Apart from the pictures, reproduce the data below exactly as it stands.

**Raw data**
•••••
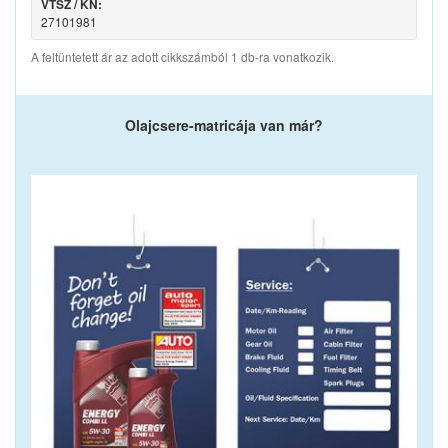
VTSZ / KN:
27101981
A feltüntetett ár az adott cikkszámból 1 db-ra vonatkozik.
Olajcsere-matricája van már?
•••••
**Result for this task**
VTSZ / KN:
27101981
A feltüntetett ár az adott cikkszámból 1 db-ra vonatkozik.
Olajcsere-matricája van már?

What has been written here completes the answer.